[TASK REQUIREMENTS] The line containing "免费发布此类信息 (961, 229)" marks the start; please restate exactly that line and only the lines following it through the end of the material below.

*** PROVIDED DATA ***

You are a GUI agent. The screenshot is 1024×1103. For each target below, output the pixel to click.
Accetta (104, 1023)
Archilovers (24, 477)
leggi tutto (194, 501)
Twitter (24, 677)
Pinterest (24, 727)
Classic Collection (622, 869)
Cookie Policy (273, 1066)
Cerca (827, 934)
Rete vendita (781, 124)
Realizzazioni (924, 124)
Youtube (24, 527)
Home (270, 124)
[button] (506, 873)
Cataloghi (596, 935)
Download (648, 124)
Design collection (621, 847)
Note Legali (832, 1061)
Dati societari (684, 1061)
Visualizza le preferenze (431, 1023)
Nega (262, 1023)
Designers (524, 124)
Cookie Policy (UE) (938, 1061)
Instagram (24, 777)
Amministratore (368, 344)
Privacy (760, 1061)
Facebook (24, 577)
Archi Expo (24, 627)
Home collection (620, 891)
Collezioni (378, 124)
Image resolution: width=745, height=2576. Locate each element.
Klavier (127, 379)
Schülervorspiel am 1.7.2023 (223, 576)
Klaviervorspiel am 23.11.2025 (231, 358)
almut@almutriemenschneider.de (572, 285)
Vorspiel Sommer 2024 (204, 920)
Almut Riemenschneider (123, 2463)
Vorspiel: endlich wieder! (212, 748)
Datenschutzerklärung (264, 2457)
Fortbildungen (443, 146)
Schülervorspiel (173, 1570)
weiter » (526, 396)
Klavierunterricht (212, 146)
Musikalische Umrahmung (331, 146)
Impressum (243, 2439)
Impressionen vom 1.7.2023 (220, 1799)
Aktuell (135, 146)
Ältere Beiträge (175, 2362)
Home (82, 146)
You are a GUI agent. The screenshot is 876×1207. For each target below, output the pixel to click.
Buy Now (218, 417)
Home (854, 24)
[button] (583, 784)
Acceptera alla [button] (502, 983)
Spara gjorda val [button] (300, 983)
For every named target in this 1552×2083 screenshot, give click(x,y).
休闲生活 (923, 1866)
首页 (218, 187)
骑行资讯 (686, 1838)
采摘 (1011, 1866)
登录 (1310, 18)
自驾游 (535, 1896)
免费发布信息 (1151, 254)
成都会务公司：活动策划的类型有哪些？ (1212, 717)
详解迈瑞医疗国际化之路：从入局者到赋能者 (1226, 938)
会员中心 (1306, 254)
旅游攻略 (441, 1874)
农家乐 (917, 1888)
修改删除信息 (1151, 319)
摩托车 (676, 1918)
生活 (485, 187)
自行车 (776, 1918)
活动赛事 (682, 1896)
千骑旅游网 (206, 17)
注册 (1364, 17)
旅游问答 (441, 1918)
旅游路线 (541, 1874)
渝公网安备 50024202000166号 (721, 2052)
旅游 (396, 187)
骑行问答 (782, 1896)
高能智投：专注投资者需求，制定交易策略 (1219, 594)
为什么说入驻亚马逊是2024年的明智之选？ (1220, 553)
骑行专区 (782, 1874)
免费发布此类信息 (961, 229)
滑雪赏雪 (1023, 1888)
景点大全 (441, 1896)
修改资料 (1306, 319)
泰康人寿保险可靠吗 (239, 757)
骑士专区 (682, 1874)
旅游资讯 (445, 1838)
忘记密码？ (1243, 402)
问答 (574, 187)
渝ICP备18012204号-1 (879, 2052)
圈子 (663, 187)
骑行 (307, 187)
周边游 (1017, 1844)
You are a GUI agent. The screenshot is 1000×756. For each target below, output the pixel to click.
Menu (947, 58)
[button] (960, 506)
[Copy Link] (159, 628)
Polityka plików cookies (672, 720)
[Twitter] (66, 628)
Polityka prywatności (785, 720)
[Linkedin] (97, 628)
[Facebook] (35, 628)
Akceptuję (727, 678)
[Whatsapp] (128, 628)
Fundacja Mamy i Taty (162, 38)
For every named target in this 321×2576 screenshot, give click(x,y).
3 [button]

***

[THE ANSWER]
免费发布此类信息 (961, 229)
滑雪赏雪 (1023, 1888)
景点大全 (441, 1896)
修改资料 (1306, 319)
泰康人寿保险可靠吗 (239, 757)
骑士专区 (682, 1874)
旅游资讯 (445, 1838)
忘记密码？ (1243, 402)
问答 (574, 187)
渝ICP备18012204号-1 (879, 2052)
圈子 (663, 187)
骑行 (307, 187)
周边游 (1017, 1844)
You are a GUI agent. The screenshot is 1000×756. For each target below, output the pixel to click.
Menu (947, 58)
[button] (960, 506)
[Copy Link] (159, 628)
Polityka plików cookies (672, 720)
[Twitter] (66, 628)
Polityka prywatności (785, 720)
[Linkedin] (97, 628)
[Facebook] (35, 628)
Akceptuję (727, 678)
[Whatsapp] (128, 628)
Fundacja Mamy i Taty (162, 38)
For every named target in this 321×2576 screenshot, give click(x,y).
3 [button]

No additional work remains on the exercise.